Ireland’s economy grew at a much slower pace than originally thought in the first quarter of this year as multinationals sent home more profits.
The Central Statistics Office (CSO) cut original estimates for first-quarter growth by more than four points, just a day after the EU issued a warning of volatile Irish data.
Gross domestic product (GDP) grew 6.3 percent in the first three months of 2022 from the end of 2021, the CSO said, up from the 10.8 percent originally estimated.
The revision stems from what the CSO calls “factor income outflows,” a technical term for foreign-owned companies shifting net profits back to their parent companies.
The revision should significantly reduce headline growth in the EU and eurozone for the quarter when updated later this month.
Eurostat was forced to revise its GDP estimates for the bloc upwards by half a percentage point earlier this year after Irish growth was revised upwards to 10.8 per cent.
Yesterday the European Commission warned in its summer forecast of the “great volatility” in Ireland’s GDP figures, saying it had “increased significantly” over the past decade as multinationals expanded their presence here.
The EU executive said the issue distorted both Irish and EU data.
“Ireland is not the only EU member state hosting foreign companies [multinationals]but their weight is so great in Ireland that it affects ‘standard’ national accounts aggregates for both the Irish economy and the EU economy as a whole,” the Commission said.

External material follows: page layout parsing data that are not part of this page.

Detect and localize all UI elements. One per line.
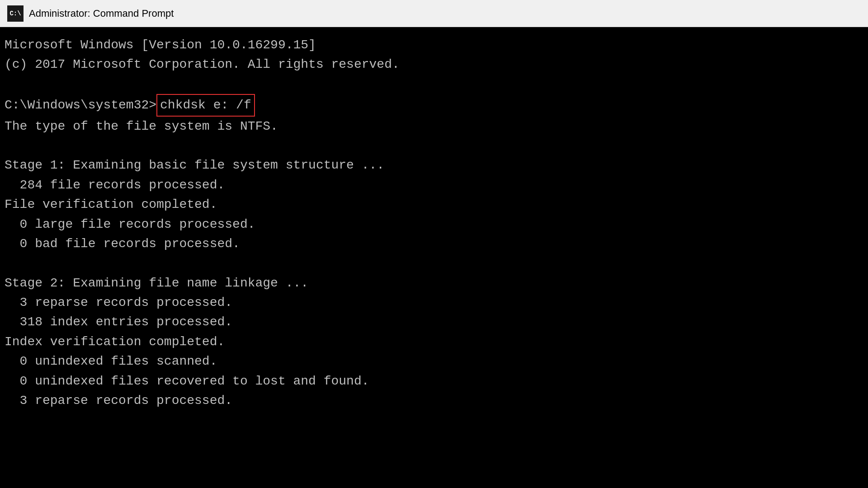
index-verification-line: Index verification completed. <box>5 332 863 352</box>
version-line: Microsoft Windows [Version 10.0.16299.15… <box>5 35 863 55</box>
blank-line-1 <box>5 75 863 94</box>
reparse-records-1-line: 3 reparse records processed. <box>5 293 863 312</box>
title-bar: C:\ Administrator: Command Prompt <box>0 0 868 27</box>
unindexed-scanned-line: 0 unindexed files scanned. <box>5 352 863 371</box>
title-bar-title: Administrator: Command Prompt <box>29 8 174 19</box>
blank-line-2 <box>5 136 863 155</box>
stage1-file-records-line: 284 file records processed. <box>5 175 863 195</box>
fs-type-line: The type of the file system is NTFS. <box>5 117 863 136</box>
stage2-header-line: Stage 2: Examining file name linkage ... <box>5 273 863 293</box>
prompt-line: C:\Windows\system32>chkdsk e: /f <box>5 94 863 116</box>
copyright-line: (c) 2017 Microsoft Corporation. All righ… <box>5 55 863 74</box>
large-file-records-line: 0 large file records processed. <box>5 215 863 234</box>
terminal-window[interactable]: Microsoft Windows [Version 10.0.16299.15… <box>0 27 868 488</box>
index-entries-line: 318 index entries processed. <box>5 312 863 332</box>
prompt-text: C:\Windows\system32> <box>5 95 156 115</box>
unindexed-recovered-line: 0 unindexed files recovered to lost and … <box>5 371 863 391</box>
title-bar-icon: C:\ <box>7 5 24 22</box>
command-highlight-box: chkdsk e: /f <box>156 94 255 116</box>
stage1-header-line: Stage 1: Examining basic file system str… <box>5 155 863 175</box>
blank-line-3 <box>5 253 863 273</box>
reparse-records-2-line: 3 reparse records processed. <box>5 391 863 410</box>
file-verification-line: File verification completed. <box>5 195 863 214</box>
bad-file-records-line: 0 bad file records processed. <box>5 234 863 253</box>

The figures also show the differences between domestic and foreign ownership.
Modified domestic demand, which excludes volatile aircraft leasing and patent transactions, contracted 1 percent sequentially in the first quarter.
And in 2021, the multinational sector grew more than twice as fast as the domestic economy.
CSO figures confirm that gross domestic product grew 13.6 percent in 2021, while modified domestic demand grew 5.8 percent.
Multinational-dominated sectors grew 20.7 percent last year, while other sectors grew 4.8 percent, the CSO said in its national accounts.
Exports increased by 14.1 percent in 2021.
However, due to lower imports of intellectual property assets – patents and copyrights – imports fell by 8.3 percent.
The European Commission attributes the fluctuations in Ireland’s GDP data to lags between the inclusion of multinational exports and imports in Ireland’s national accounts.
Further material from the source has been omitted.